Ke-13 dosen tersebut memiliki latar belakang keilmuan Kimia, Biokimia, Biomedik, dan Ekonomi Manajemen.Di antaranya, ada seorang guru besar yang juga merupakan pendiri Fakultas Farmasi Unmul.
Pemindahan ini dinilai sebagai tindakan pemaksaan dan bertentangan dengan Peraturan Badan Kepegawaian Negara (BKN) Nomor 5 Tahun 2019 serta Peraturan Menteri Ristekdikti No. 91 Tahun 2017 tentang Perpindahan Dosen.
Mirisnya, para dosen yang bersangkutan tidak pernah menerima surat permohonan pemindahan secara resmi, baik dari Fakultas Farmasi maupun fakultas tujuan pemindahan.
Langkah ini dinilai sebagai pemindahan paksa atau bahkan "pengusiran" yang tidak sesuai dengan prinsip tata kelola akademik yang baik.

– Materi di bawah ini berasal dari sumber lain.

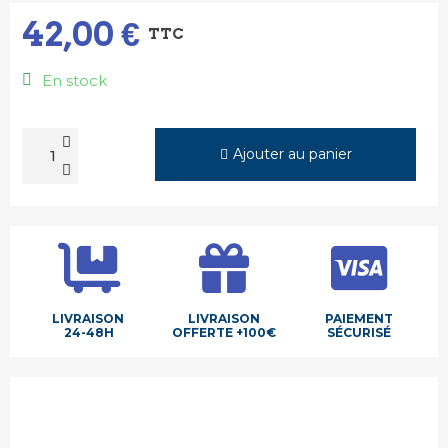
42,00 €
TTC
En stock
Ajouter au panier
LIVRAISON
LIVRAISON
PAIEMENT
24-48H
OFFERTE +100€
SÉCURISÉ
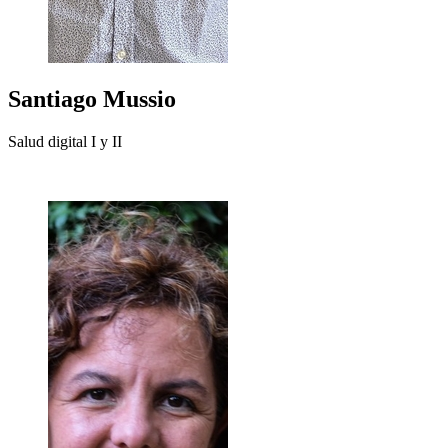
Santiago
Mussio
Salud digital I y II
+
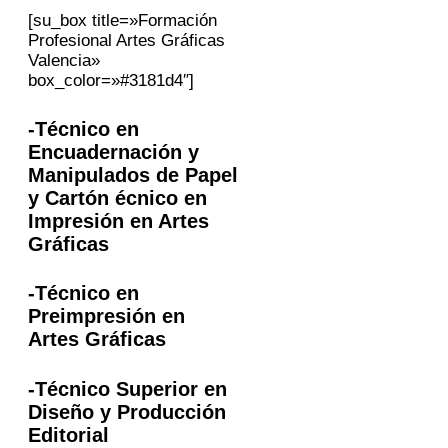
[su_box title=»Formación
Profesional Artes Gráficas
Valencia»
box_color=»#3181d4″]
-Técnico en
Encuadernación y
Manipulados de Papel
y Cartón écnico en
Impresión en Artes
Gráficas
-Técnico en
Preimpresión en
Artes Gráficas
-Técnico Superior en
Diseño y Producción
Editorial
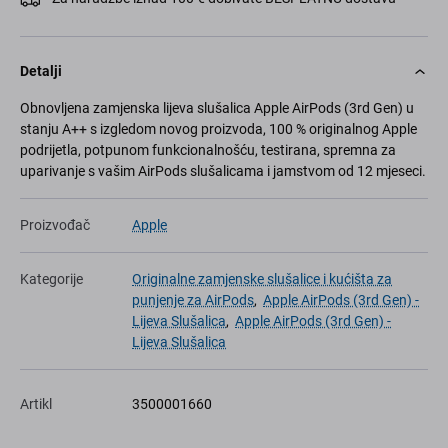
Detalji
Obnovljena zamjenska lijeva slušalica Apple AirPods (3rd Gen) u
stanju A++ s izgledom novog proizvoda, 100 % originalnog Apple
podrijetla, potpunom funkcionalnošću, testirana, spremna za
uparivanje s vašim AirPods slušalicama i jamstvom od 12 mjeseci.
Proizvođač
Apple
Kategorije
Originalne zamjenske slušalice i kućišta za
punjenje za AirPods
,
Apple AirPods (3rd Gen) -
Lijeva Slušalica
,
Apple AirPods (3rd Gen) -
Lijeva Slušalica
Artikl
3500001660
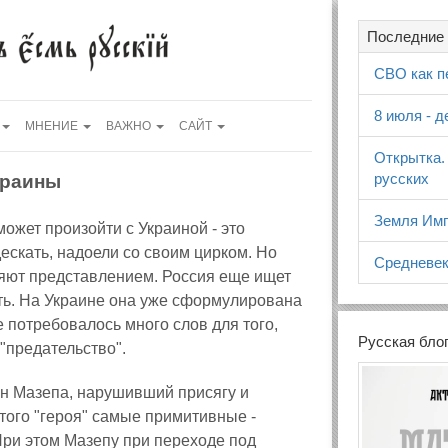
Последние 
СВО как п
8 июля - 
МНЕНИЕ
ВАЖНО
САЙТ
Открытка.
русских
краины
Земля Имп
может произойти с Украиной - это
ескать, надоели со своим цирком. Но
Средневек
вляют представлением. Россия еще ищет
ь. На Украине она уже сформулирована
 потребовалось много слов для того,
Русская бло
"предательство".
ан Мазепа, нарушивший присягу и
того "героя" самые примитивные -
При этом Мазепу при переходе под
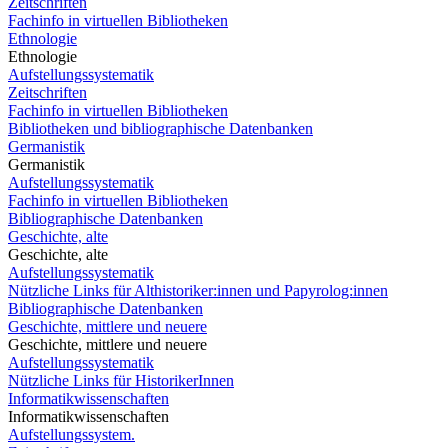
Zeitschriften
Fachinfo in virtuellen Bibliotheken
Ethnologie
Ethnologie
Aufstellungssystematik
Zeitschriften
Fachinfo in virtuellen Bibliotheken
Bibliotheken und bibliographische Datenbanken
Germanistik
Germanistik
Aufstellungssystematik
Fachinfo in virtuellen Bibliotheken
Bibliographische Datenbanken
Geschichte, alte
Geschichte, alte
Aufstellungssystematik
Nützliche Links für Althistoriker:innen und Papyrolog:innen
Bibliographische Datenbanken
Geschichte, mittlere und neuere
Geschichte, mittlere und neuere
Aufstellungssystematik
Nützliche Links für HistorikerInnen
Informatikwissenschaften
Informatikwissenschaften
Aufstellungssystem.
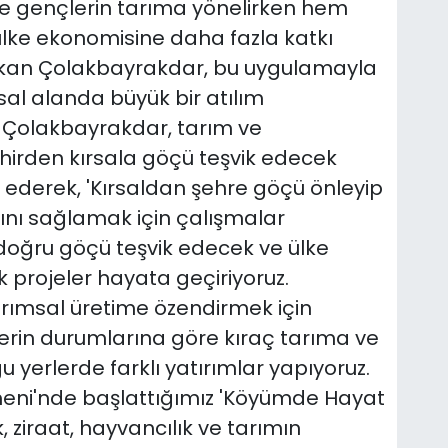
le gençlerin tarıma yönelirken hem
ülke ekonomisine daha fazla katkı
aşkan Çolakbayrakdar, bu uygulamayla
sal alanda büyük bir atılım
 Çolakbayrakdar, tarım ve
hirden kırsala göçü teşvik edecek
e ederek, 'Kırsaldan şehre göçü önleyip
ını sağlamak için çalışmalar
 doğru göçü teşvik edecek ve ülke
projeler hayata geçiriyoruz.
 tarımsal üretime özendirmek için
lerin durumlarına göre kıraç tarıma ve
yerlerde farklı yatırımlar yapıyoruz.
irmeni'nde başlattığımız 'Köyümde Hayat
k, ziraat, hayvancılık ve tarımın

Salah satu pertanyaan besar yang muncul adalah, mengapa keahlian mereka yang selama ini berkontribusi pada tridharma perguruan tinggi tiba-tiba dianggap tidak relevan?
Padahal, dalam berbagai universitas ternama di Indonesia, seperti Fakultas Farmasi ITB, UI, dan UGM, keberadaan dosen dengan latar belakang keilmuan yang berbeda tetap diterima dan bahkan berkontribusi besar terhadap perkembangan akademik.
Salah satu alasan yang disebutkan dalam pemindahan ini adalah perubahan kurikulum Fakultas Farmasi yang mengintegrasikan jenjang S1 Farmasi dengan Program Apoteker.
Namun, hingga kini, kurikulum tersebut belum pernah disosialisasikan secara resmi kepada seluruh dosen dan bahkan belum mendapat persetujuan Senat Fakultas.
Kurikulum yang dijalankan tanpa pembahasan terbuka ini menjadi pertanyaan besar bagi civitas akademik FF Unmul.
Keputusan ini tidak hanya berdampak pada dosen, tetapi juga mahasiswa yang selama ini mendapatkan bimbingan dari mereka.
Keberadaan dosen-dosen tersebut berkontribusi dalam penelitian, pengabdian masyarakat, serta pencapaian akreditasi unggul bagi Fakultas Farmasi Unmul.
Lebih lanjut, jika alasan pemindahan karena latar belakang pendidikan para dosen dianggap tidak linear, maka keputusan ini juga perlu diterapkan secara adil kepada semua dosen yang memiliki latar belakang serupa, termasuk pimpinan fakultas.
Jika standar ini diberlakukan, maka beberapa pejabat struktural di FF Unmul pun seharusnya mengalami pemindahan serupa.
Para dosen yang terdampak telah berupaya mencari solusi dengan berdiskusi bersama Wakil Rektor dan Rektor Universitas Mulawarman.
Namun, hingga kini belum ada titik terang terkait keputusan ini.
Besar harapan agar kebijakan pemindahan ini dapat ditinjau ulang dengan lebih transparan dan mempertimbangkan prinsip keadilan akademik, serta tidak merugikan mahasiswa dan iklim akademik FF Unmul secara keseluruhan.